Increasing the corporation foreign control threshold from 3 per cent to 10 per cent.

For the purposes of the Prohibition, with regards to privately held corporations or privately held entities formed under the laws of Canada or a province and controlled by a non-Canadian, the control threshold has increased from 3 per cent to 10 per cent. This aligns with the Underused Housing Tax Act’s definition of ‘specified Canadian Corporation’.

While the BC Real Estate Association (BCREA) welcomes these amendments because they provide greater flexibility to newcomers and businesses seeking to contribute to Canada, we remain opposed to the legislation’s highly political and largely non-evidential assertion that foreign ownership plays a significant role in Canadian housing attainability.

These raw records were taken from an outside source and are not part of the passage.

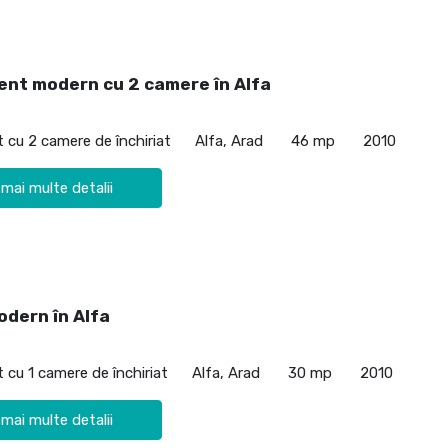
nt modern cu 2 camere în Alfa
cu 2 camere de închiriat
Alfa, Arad
46 mp
2010
 mai multe detalii
odern în Alfa
cu 1 camere de închiriat
Alfa, Arad
30 mp
2010
 mai multe detalii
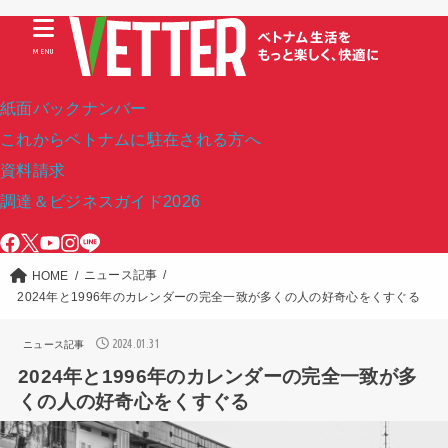
MENU
紙面バックナンバー
これからベトナムに駐在される方へ
資料請求
調達＆ビジネスガイド2026
ニュース記事
HOME
2024年と1996年のカレンダーの完全一致が多くの人の好奇心をくすぐる
2024.01.31
ニュース記事
2024年と1996年のカレンダーの完全一致が多
くの人の好奇心をくすぐる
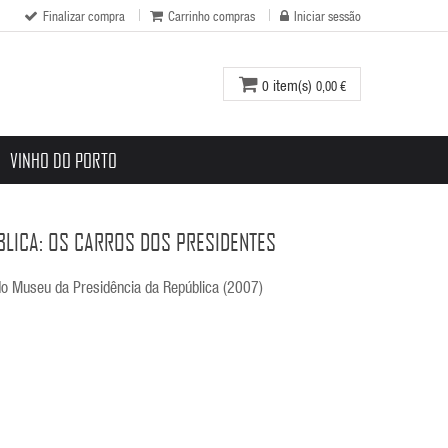
Finalizar compra
Carrinho compras
Iniciar sessão
item(s)
0
0,00 €
VINHO DO PORTO
LICA: OS CARROS DOS PRESIDENTES
do Museu da Presidência da República (2007)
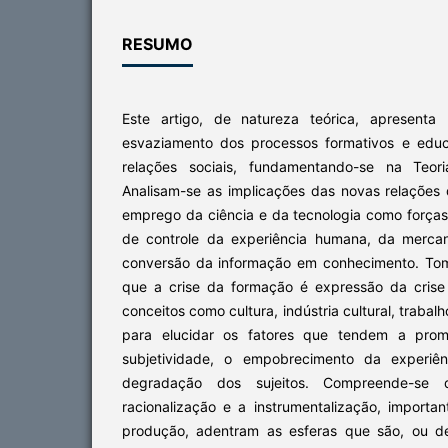
RESUMO
Este artigo, de natureza teórica, apresenta
esvaziamento dos processos formativos e educ
relações sociais, fundamentando-se na Teori
Analisam-se as implicações das novas relações 
emprego da ciência e da tecnologia como força
de controle da experiência humana, da mercan
conversão da informação em conhecimento. To
que a crise da formação é expressão da crise 
conceitos como cultura, indústria cultural, trabalh
para elucidar os fatores que tendem a pro
subjetividade, o empobrecimento da experi
degradação dos sujeitos. Compreende-s
racionalização e a instrumentalização, importa
produção, adentram as esferas que são, ou d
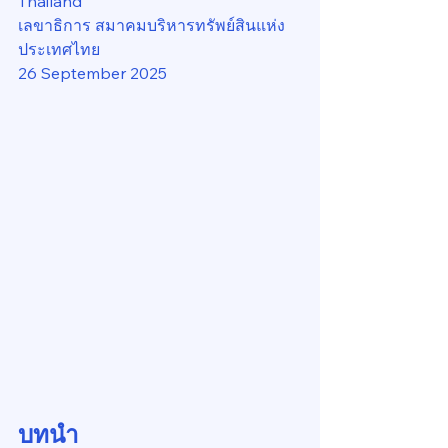
Thailand
เลขาธิการ สมาคมบริหารทรัพย์สินแห่ง
ประเทศไทย
26 September 2025
บทนำ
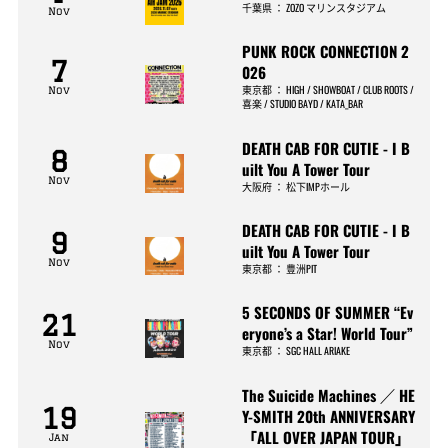
千葉県
：
ZOZO マリンスタジアム
Nov
PUNK ROCK CONNECTION 2
7
026
東京都
：
HIGH / SHOWBOAT / CLUB ROOTS /
Nov
喜楽 / STUDIO BAYD / KATA_BAR
DEATH CAB FOR CUTIE - I B
8
uilt You A Tower Tour
Nov
大阪府
：
松下IMPホール
DEATH CAB FOR CUTIE - I B
9
uilt You A Tower Tour
Nov
東京都
：
豊洲PIT
5 SECONDS OF SUMMER “Ev
21
eryone’s a Star! World Tour”
Nov
東京都
：
SGC HALL ARIAKE
The Suicide Machines ／ HE
19
Y-SMITH 20th ANNIVERSARY
「ALL OVER JAPAN TOUR」
Jan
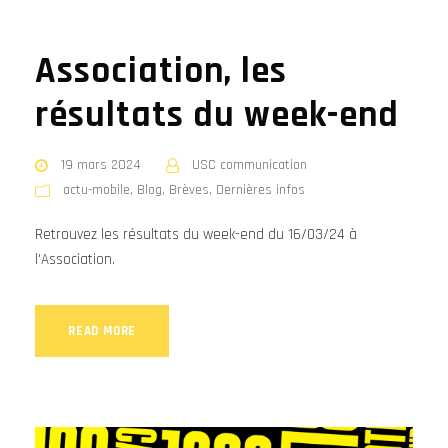
Association, les
résultats du week-end
19 mars 2024
USC communication
actu-mobile
,
Blog
,
Brèves
,
Dernières infos
Retrouvez les résultats du week-end du 16/03/24 à
l'Association.
READ MORE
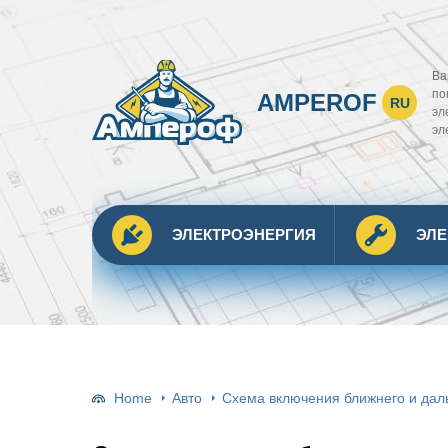
Ва
по
AMPEROF
RU
эл
эл
ЭЛЕКТРОЭНЕРГИЯ
ЭЛ
Home
Авто
Cхема включения ближнего и даль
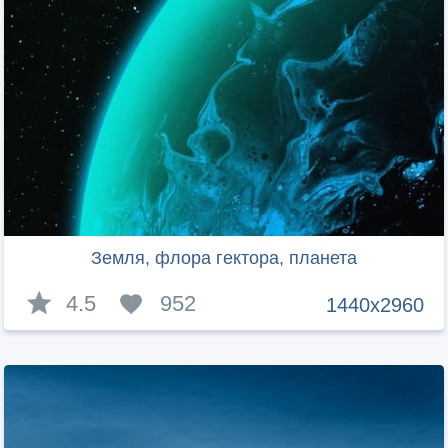
Земля, флора гектора, планета
4.5
952
1440x2960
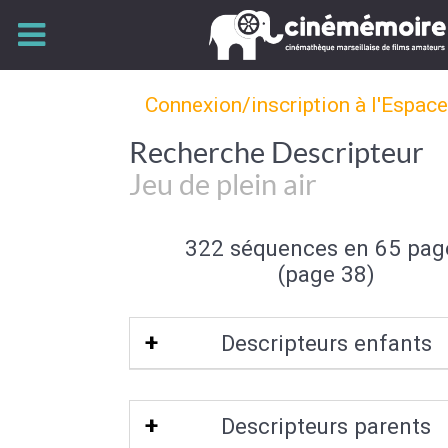
Connexion/inscription à l'Espac
Recherche Descripteur
Jeu de plein air
322 séquences en 65 pag
(page 38)
Descripteurs enfants
Freesbee
|
Jeu de plage
Descripteurs parents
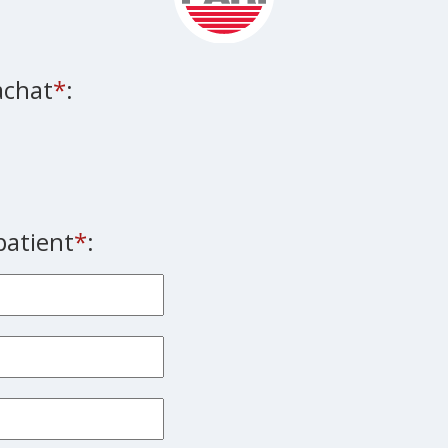
achat
*
:
patient
*
:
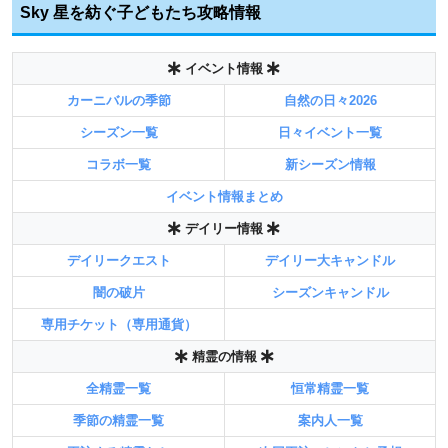
Sky 星を紡ぐ子どもたち攻略情報
イベント情報
カーニバルの季節
自然の日々2026
シーズン一覧
日々イベント一覧
コラボ一覧
新シーズン情報
イベント情報まとめ
デイリー情報
デイリークエスト
デイリー大キャンドル
闇の破片
シーズンキャンドル
専用チケット（専用通貨）
精霊の情報
全精霊一覧
恒常精霊一覧
季節の精霊一覧
案内人一覧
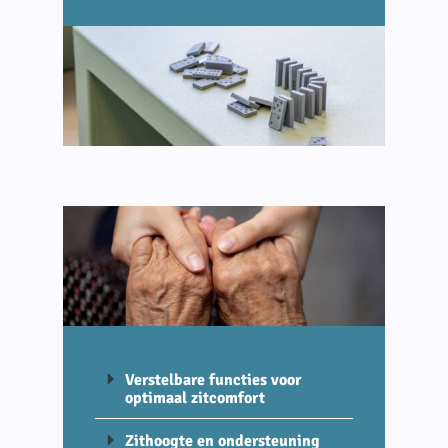
Verstelbare functies voor
optimaal zitcomfort
Zithoogte en ondersteuning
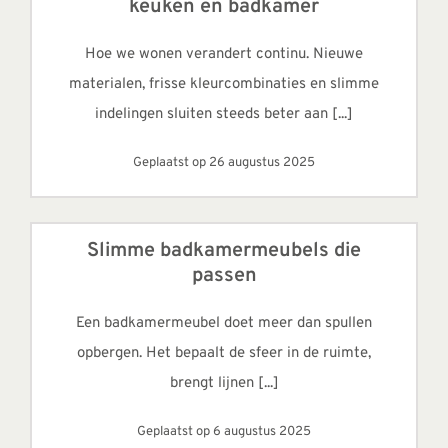
keuken en badkamer
Hoe we wonen verandert continu. Nieuwe
materialen, frisse kleurcombinaties en slimme
indelingen sluiten steeds beter aan [...]
Geplaatst op 26 augustus 2025
Slimme badkamermeubels die
passen
Een badkamermeubel doet meer dan spullen
opbergen. Het bepaalt de sfeer in de ruimte,
brengt lijnen [...]
Geplaatst op 6 augustus 2025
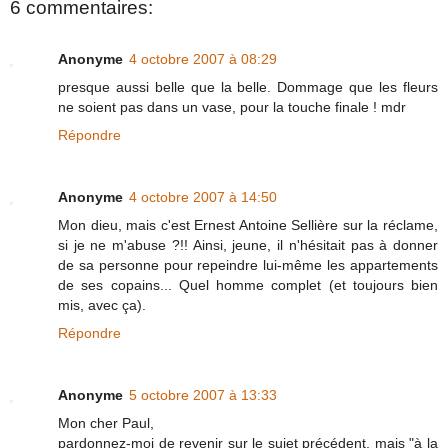
6 commentaires:
Anonyme
4 octobre 2007 à 08:29
presque aussi belle que la belle. Dommage que les fleurs
ne soient pas dans un vase, pour la touche finale ! mdr
Répondre
Anonyme
4 octobre 2007 à 14:50
Mon dieu, mais c'est Ernest Antoine Sellière sur la réclame,
si je ne m'abuse ?!! Ainsi, jeune, il n'hésitait pas à donner
de sa personne pour repeindre lui-même les appartements
de ses copains... Quel homme complet (et toujours bien
mis, avec ça).
Répondre
Anonyme
5 octobre 2007 à 13:33
Mon cher Paul,
pardonnez-moi de revenir sur le sujet précédent, mais "à la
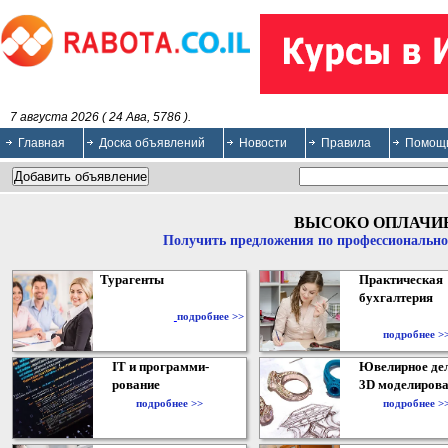
7 августа 2026 ( 24 Ава, 5786 ).
Главная
Доска объявлений
Новости
Правила
Помощ
ВЫСОКО ОПЛАЧИ
Получить предложения по профессионально
Турагенты
Практическая
бухгалтерия
подробнее >>
подробнее >
IT и программи-
Ювелирное дел
рование
3D моделирова
подробнее >>
подробнее >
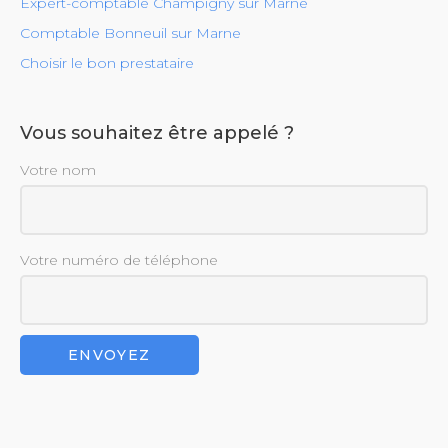
Expert-comptable Champigny sur Marne
Comptable Bonneuil sur Marne
Choisir le bon prestataire
Vous souhaitez être appelé ?
Votre nom
Votre numéro de téléphone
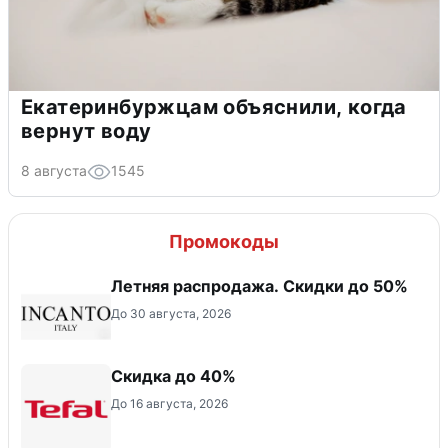
Екатеринбуржцам объяснили, когда
вернут воду
8 августа
1545
Промокоды
Летняя распродажа. Скидки до 50%
До 30 августа, 2026
Скидка до 40%
До 16 августа, 2026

The federal government’s need to amend this policy demonstrates its overly hasty policy-making process. The negative unintended consequences that necessitated the amendments could have been mitigated with proactive, fulsome sectoral consultation. The negative fallout from this legislation once again highlights a concerning trend at all levels of government to implement policy affecting major economic sectors without adequate advance sectoral consultation.

BCREA is committed to continuing our advocacy efforts calling for the establishment of a Permanent Housing Roundtable to bring together all stakeholders in the housing sphere and help address its challenges with an inclusive, holistic and innovative approach.